Mais les familles, comment peuvent-elles survivre, si on les appauvrit sans cesse ?» s’interroge l’octogénaire, dont les enfants ont émigré en Suède. Le vieux Dimitri n’a pas voté pour Syriza, la coalition de la gauche radicale arrivée au pouvoir fin janvier. Et il s’offusquerait presque de la nouvelle mode du «sans cravate» adoptée par certains nouveaux ministres.

«Le costume, ce n’est jamais anodin. La cravate impose l’autorité et le respect», affirme-t-il, en connaisseur. Pourtant, ce grand-père tiré à quatre épingles soutient désormais le combat de son gouvernement face à Bruxelles et au FMI.«On lui tord le bras pour imposer des mesures impopulaires. Mais pour l’instant, il tient bon», constate-t-il, avec un flegme oriental.

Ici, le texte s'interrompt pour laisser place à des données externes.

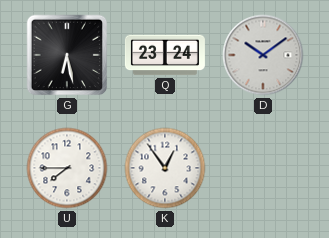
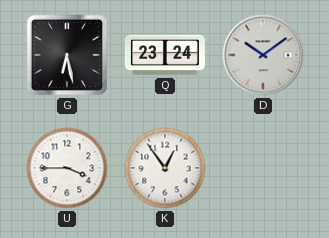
U: 7:45 -> 3:45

«Les retraites ? C’est une véritable bombe à retardement»,
admet un universitaire recruté par le nouveau gouvernement pour plancher sur la réforme de la sécurité sociale. «L’équation est simple, explique-t-il. En Grèce, il y a désormais 3,5 millions d’actifs, 1,5 million de chômeurs, et 2,6 millions de retraités. Il va donc bien falloir trouver un moyen pour continuer à financer le système, alors que les inactifs sont potentiellement plus nombreux que les actifs, et que l’économie est essoufflée par cinq ans d’austérité.»

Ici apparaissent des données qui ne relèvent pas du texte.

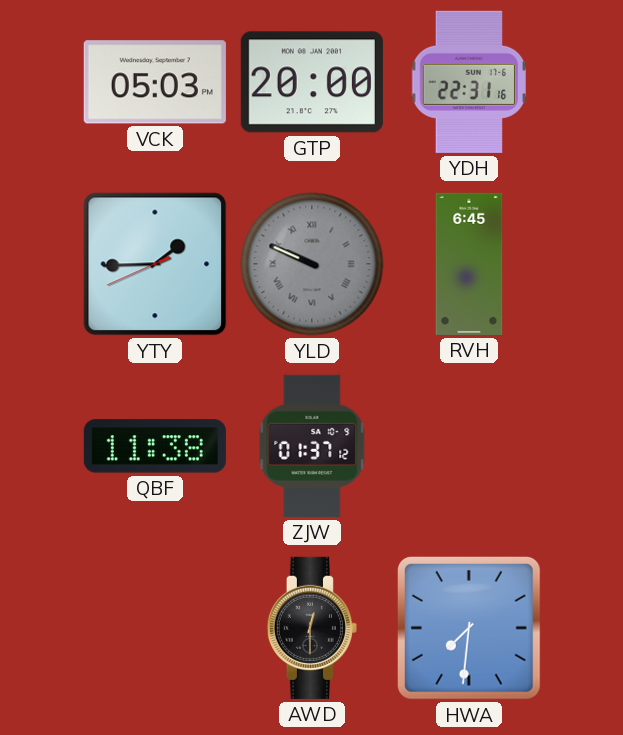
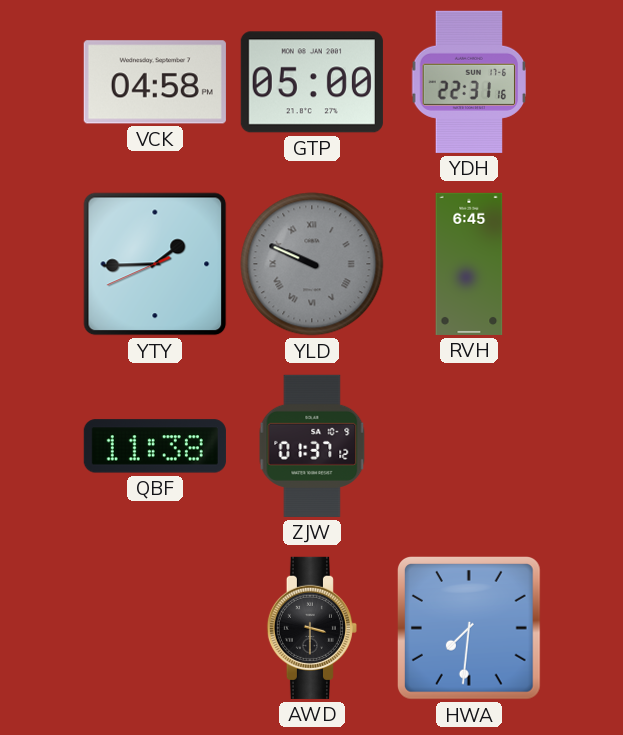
VCK: 05:03 -> 04:58
GTP: 20:00 -> 05:00
AWD: 12:30 -> 3:30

Mais comment faire face au «péril vieux»,
dans un pays où le vieillissement de la population, amorcé dès le début du XXe siècle, s’est accentué avec l’exil de 300 000 jeunes diplômés depuis deux ans ? Les créanciers ont leur idée. «Ils veulent supprimer la prime de l’Etat accordée aux retraites les plus modestes, celles à 480 euros, qui seraient alors réduites à 320 euros», croit savoir l’universitaire. «Mais qui peut vivre avec si peu ?» s’inquiète-t-il.
Démunis.

Or cette pension modeste à 480 euros concernerait un tiers des retraités. Lesquels, bien sûr, sont aussi des électeurs. Comme l’ensemble des 2,6 millions de retraités, qui n’ont peut-être pas voté pour Syriza mais qui, comme Dimitri, se retrouvent parfois en première ligne pour soutenir la résistance du gouvernement contre des créanciers plus inflexibles qu’ils ne l’ont jamais été face aux précédents gouvernements grecs, malgré l’échec patent de l’austérité imposée au pays.

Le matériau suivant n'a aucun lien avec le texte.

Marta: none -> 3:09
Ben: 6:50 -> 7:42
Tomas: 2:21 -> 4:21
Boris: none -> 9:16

«Aujourd’hui, la Grèce est en guerre. On nous étrangle, car nous sommes devenus l’exemple à abattre. Pour dissuader les autres pays européens de voter eux aussi contre l’austérité», martèle ainsi Voula Arnaoutaki, 56 ans. Retraitée de la fonction publique depuis quatre ans, Voula est l’exemple repoussoir pour les créanciers.

«Mais ils feignent d’ignorer que j’ai bénéficié d’une retraite anticipée, justement parce qu’on m’a poussée vers la sortie, au nom de l’austérité. Et, avant de faire croire que les retraités grecs se la coulent douce à un âge précoce, il faudrait aussi rappeler qu’en Grèce, il faut attendre en moyenne deux ans avant de toucher toute sa retraite, en raison de retards chroniques dans les administrations. 400 000 candidats à la retraite attendent aujourd’hui le versement de leurs pensions», souligne cette femme énergique.

Elle travaille désormais comme bénévole dans l’un des centres qui distribuent des médicaments aux plus démunis. Parmi eux, beaucoup de retraités. «Ces vieux qui mendient leurs médicaments, poursuit Voula,ils n’ont même plus peur d’une sortie de l’euro. Car euro ou drachme, ils n’ont plus rien dans la poche.» 45% des retraités grecs vivent aujourd’hui sous le seuil de pauvreté, et 17% dans une «misère absolue»,selon une estimation récente du ministre délégué à la Sécurité sociale.